Bahamian sprinter says she doubts she will compete at area championships in Freeport

From Eugene, Oregon, to Birmingham, England, to Chorzów, Poland, and finally to Székesfehérvár, Hungary, it’s been a busy three weeks for Bahamian sprinter TyNia Gaither, and now it appears that she can finally get some rest before heading home.

The Bahamian speedster has been named to Team Bahamas for the 4th North American, Central American and Caribbean (NACAC) Track and Field Championships, set for next weekend at the Grand Bahama Sports Complex in Freeport, Grand Bahama, but the question is, will she run? Gaither has already said she doubts she will compete because of a compacted schedule.

Gaither, 29, hails from Freeport, Grand Bahama, and is regarded as the best female sprinter to come from the nation’s second city. So, one would naturally expect that she would want to run at home in Freeport in the first ever area championships to be held in The Bahamas. Additionally, a victory would give her a wildcard entry into next year’s World Athletics Outdoor Championships in Budapest, Hungary.

Gaither is listed to run the 100 and 200 meters (m) in Freeport, as well as the women’s 4x100m relay. She is a part of a 30-member team that will represent The Bahamas here at home. However, it remains to be seen if Gaither will compete. Following NACAC, there are still a few more meets on the schedule in Europe before the Wanda Diamond League Final in Zurich, Switzerland, from September 7-8.
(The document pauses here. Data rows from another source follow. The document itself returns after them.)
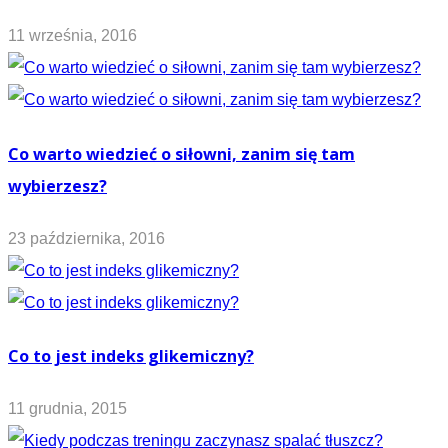
11 września, 2016
Co warto wiedzieć o siłowni, zanim się tam
wybierzesz?
23 października, 2016
Co to jest indeks glikemiczny?
11 grudnia, 2015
At her last event, a World Athletics Continental Tour Gold Meet, dubbed the Gyulai István Memorial – Hungarian Athletics Grand Prix Meet, in Székesfehérvár, Hungary, on Monday, Gaither finished fifth in the women’s 200m in 22.63 seconds. Jamaican Shericka Jackson, the second-fastest woman ever in that event, won in 22.02 seconds, Mujinga Kambundji, of Switzerland, finished second in 22.45 seconds, and American Kayla White rounded out the top three in 22.46 seconds. Another American, Tamara Clark, also finished ahead of Gaither, shopping the clock in fourth in 22.56 seconds.

This has been a phenomenal year for Gaither, coming close to her personal best time (PB) in the 100m and setting a new PB in the 200m. The latter has always been her preferred event – she is a two-time World Athletics Championships finalist in the 200m, just missing a third straight finals appearance in Eugene, Oregon, this year. Still, she was able to run PB of 22.41 seconds in the women’s 200m semifinals in Eugene.
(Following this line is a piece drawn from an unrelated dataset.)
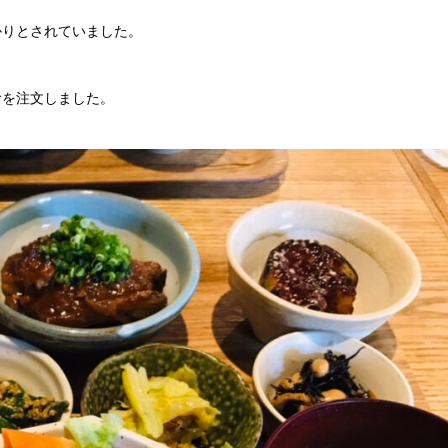
かりとされていました。
食を注文しました。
In the 100m, Gaither’s personal best time is 11.02 seconds – just outside the 11-second barrier. She is number eight all-time among Bahamians in the women’s 100m and number seven all-time among Bahamians in the women’s 200m.
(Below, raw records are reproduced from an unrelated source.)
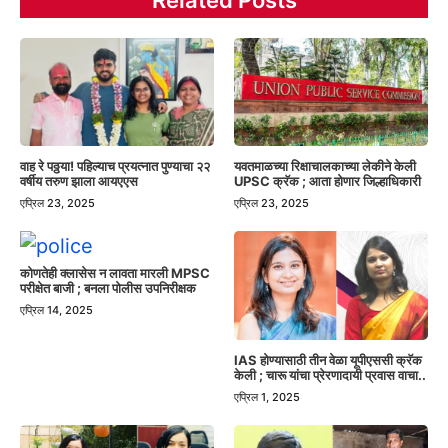
वाह रे पठ्ठया! पहिल्याच प्रयत्नात पुण्याचा २२
यवतमाळच्या रिक्षाचालकाच्या लेकीने केली
वर्षीय तरुण झाला आयएएस
UPSC क्रॅक ; आता होणार जिल्हाधिकारी
एप्रिल 23, 2025
एप्रिल 23, 2025
कोणतेही क्लासेस न लावता मारली MPSC
परीक्षेत बाजी ; बनला पोलीस उपनिरीक्षक
एप्रिल 14, 2025
IAS होण्यासाठी तीन वेळा यूपीएससी क्रॅक
केली ; चारू यांचा प्रेरणादायी प्रवास वाचा..
एप्रिल 1, 2025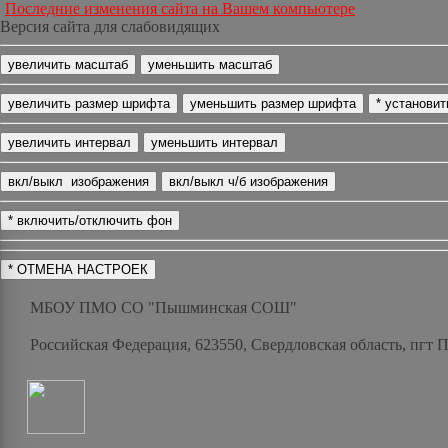
Последние изменения сайта на Вашем компьютере
Версия сайта для слабовидящих
МБОУ ПМО СО "Пышминская СОШ"
Российская Федерация, 623550, Свердловская область, пгт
Just one other Bahamian was in action at the Bregyó Athletic Center in Székesfehérvár, Hungary, on Monday.

Donald Thomas, now 15 years removed from that world title in Osaka, Japan, finished tied for sixth in the men’s high jump, clearing 2.14m (7’ 0-1/4”). Gianmarco Tamberi, of Italy, won that event, clearing 2.24m (7’ 4-1/4”). Tobias Potye, of Germany, finished second. He also cleared 2.24m but lost to Tamberi based on number of knockdowns. Andriy Protsenko, of the Ukraine, finished third with a clearance of 2.18m (7’ 1-3/4”).

Meanwhile, Gaither apparently has her sights set on finishing the season strong by qualifying for the Wanda Diamond League Final in Zurich. Just the top eight athletes in each discipline will qualify for the final. Gaither is currently in a four-way tie for fifth place in the women’s 200m standings with 10 points – five from a fourth place finish in Stockholm, Sweden, at the end of June, and five from a fourth place finish in Chorzów, Poland, on Saturday past.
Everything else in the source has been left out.